Millennial Money: The Emerging Millennial Economy

Part I: The Changing Economy

Generation Y, aka millennials are coming of age. As they enter their prime years of working and spending their impact on the economy will be significant.

We can already witness emerging patterns. 

Not only do millennials make their money in ways that differ from their parents. But, they also spend their earnings differently than the boomers.

Let’s take a look at what has initiated this shift in earning and spending, and what sort of impact it may have on the economy.


Cheap or Smart?

Millennials (those born between the ‘80’s and the late ‘90’s) are known as the cheapest generation… But why is this?

Is it because being raised during a recession makes penny pinching a second nature? Is this a result of a change in spending habits and attitudes because the generation is smarter than their parents? Or is it because many millennials are just flat out broke as a result of massive debt levels paired with low job prospects and stagnant wage inflation?

Longer term, rising federal debt loads, and increased government spending on the aging population has placed a significant burden on generation y. This has left them strategizing on how to be cheap, so as to be smart, and to not remain broke into the future.


Sharing and Access Economies

With the new economy, has come the emergence of a new sharing attitude among young people. This phenomenon, characterized by the sharing of common resources as opposed to individual ownership is changing many mature industries (e.g. automotive and hotel).

Our parents generation took pride in a sense of ownership, as though it were an indication of success.  On the other hand,  millennials are different, in that they recognize that ownership may not always be an ideal relationship, when other options are available.

Millennials are more inclined to rent larger items such as houses and cars. They do this in attempts to avoid entering into lengthy, high interest, high-principle banks loans. This has initiated an emergence of rationale and practicality among millennials in their spending patterns.


Debt

Although college is increasingly necessary, it is becoming less affordable and a greater burden. An Ontario student, graduating from a four-year degree program at a University has on average a total debt load (federal and provincial combined) of $34, 000.

The cost of tuition has skyrocketed disproportionately to that of inflation.

This level of debt heavily influences the decisions of millennials, from everyday purchases to life milestones. Millennials move out of their parents dwelling later in life, make large purchases later, and marry later. Oftentimes the case is that this is because they just can not afford it!


Earned or Entitled?

Their parents think they just don’t want to grow up and take on responsibility, yet millennials contend that the responsibilities of their generation just aren’t the same as their parents.

Millennials are forced to do more with less.

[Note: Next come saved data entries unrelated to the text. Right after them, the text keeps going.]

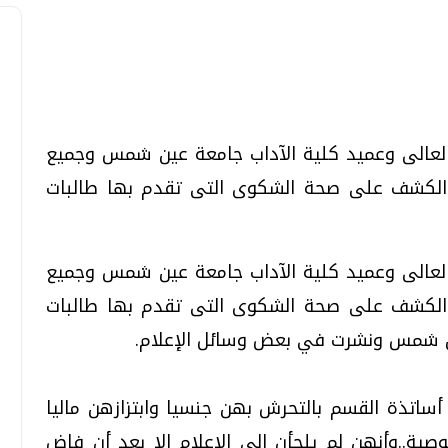
تحقيقات وحوارات
تحقيقات وحوارات
 العالى وعميد كلية الآداب جامعة عين شمس وجميع
ل والكشف على صحة الشكوى التى تقدم بها طالبات
 العالى وعميد كلية الآداب جامعة عين شمس وجميع
ل والكشف على صحة الشكوى التى تقدم بها طالبات
قمي.. تقنيات واعدة
دليلك للتنسيق الجامعي .. تساؤلات
وإجابات
عين شمس ونشرت في بعض وسائل الإعلام.
السبت، 01 اغسطس 2026 10:25 ص
اتذة القسم بالتحرش بهن جنسيا وابتزازهن ماليا
ة..وأنهن لم يلجأن إلى الإعلام إلا بعد أن فاض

The millennial generation faces many stereotypes and misconceptions. They have effectively been labeled as an entitled generation. A generation that complains about what they don’t have and blames everyone else for their shortfalls.  But they are also the most educated and qualified generation.

Millennials expect more, because they have worked for more.  The average cost of college tuition is more than twice that of their parents, even after being adjusted by inflation. Yet, job prospects and wages remain sub-par. Long gone are the days where a graduate received a salary with benefits after school. Today’s grads face a much different reality.


Saving is a Luxury 

Millennials have the lowest net worth, despite being the most educated generation to date. Most do not have savings or assets, and are in sky-high amount of debt.

This is not because they do not understand the concept of saving, or because they simply choose not to. But rather, the reality is that it is far too expensive to save.

Rising property costs, paired with high interest debt payments, low job salaries and high inflation rates… makes saving a modern luxury.